Money is lost: if by robbery, the blame lies with the robber…; if by shipwreck, the cause is the chain of events.—Plotinus1

This essay was originally written in 2005 and was conceived from the point of view of the history of art, which was my full-time profession at the time. As the text remained unpublished, its original title, The End of Money, migrated with me to the space of contemporary art, where it became the title of an exhibition that I curated in 2010. The hypothesis of this exhibition was that money and images operate similarly today, as avatars of systems and conventions (of systemic conventions) of representation and value. 
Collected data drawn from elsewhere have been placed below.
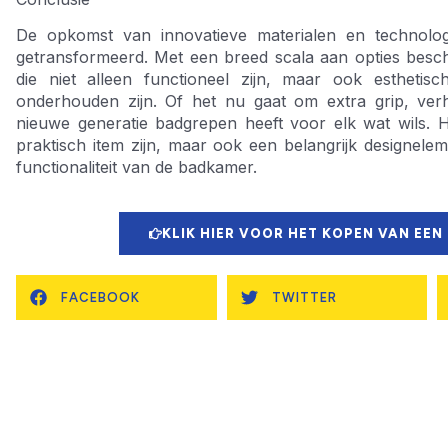
De opkomst van innovatieve materialen en technolog
getransformeerd. Met een breed scala aan opties bes
die niet alleen functioneel zijn, maar ook esthetisc
onderhouden zijn. Of het nu gaat om extra grip, ver
nieuwe generatie badgrepen heeft voor elk wat wils. He
praktisch item zijn, maar ook een belangrijk designelem
functionaliteit van de badkamer.
KLIK HIER VOOR HET KOPEN VAN EEN
FACEBOOK
TWITTER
On one level the exhibition spoke to the desires and nostalgia for matter, which at times takes an intensely materialistic bent (the collecting of art and of objects of value falls into this category, as does the current attachment to gold), and at other times an idealistic one, a non-fetishistic and non-mediated relationship to the physical world that often translates into movements of “return” to a pre-scientific, non-technological world. On another level, the exhibition considered the problem that this essay originally intended to explore, namely, the relationship between image and value that is established in or through monetary economies under capitalism. The status of the banknote as both symbol and avatar of this relationship was given much less prominence in the exhibition than in the original essay, in part because I thought that to focus on banknotes was both anachronistic with respect to current discussions of the economy and too didactic in the context of the discourse on the image that I wanted to explore.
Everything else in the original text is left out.